ENTRIES SHOWN -

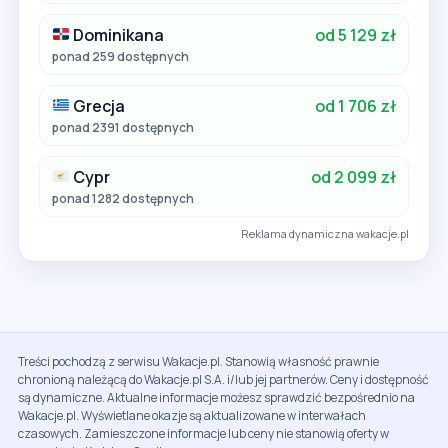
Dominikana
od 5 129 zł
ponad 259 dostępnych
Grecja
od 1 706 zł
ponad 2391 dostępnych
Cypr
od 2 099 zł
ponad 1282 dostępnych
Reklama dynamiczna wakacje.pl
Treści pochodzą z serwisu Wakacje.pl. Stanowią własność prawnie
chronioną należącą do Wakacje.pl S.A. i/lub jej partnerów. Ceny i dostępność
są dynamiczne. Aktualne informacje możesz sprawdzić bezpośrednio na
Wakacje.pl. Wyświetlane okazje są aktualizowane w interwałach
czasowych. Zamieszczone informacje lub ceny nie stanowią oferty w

PROBLEM -
The answer is the line with "są dynamiczne. Aktualne" plus every line after it to the last line of the entries above, copied exactly and with no other lines.

REPLY -
są dynamiczne. Aktualne informacje możesz sprawdzić bezpośrednio na
Wakacje.pl. Wyświetlane okazje są aktualizowane w interwałach
czasowych. Zamieszczone informacje lub ceny nie stanowią oferty w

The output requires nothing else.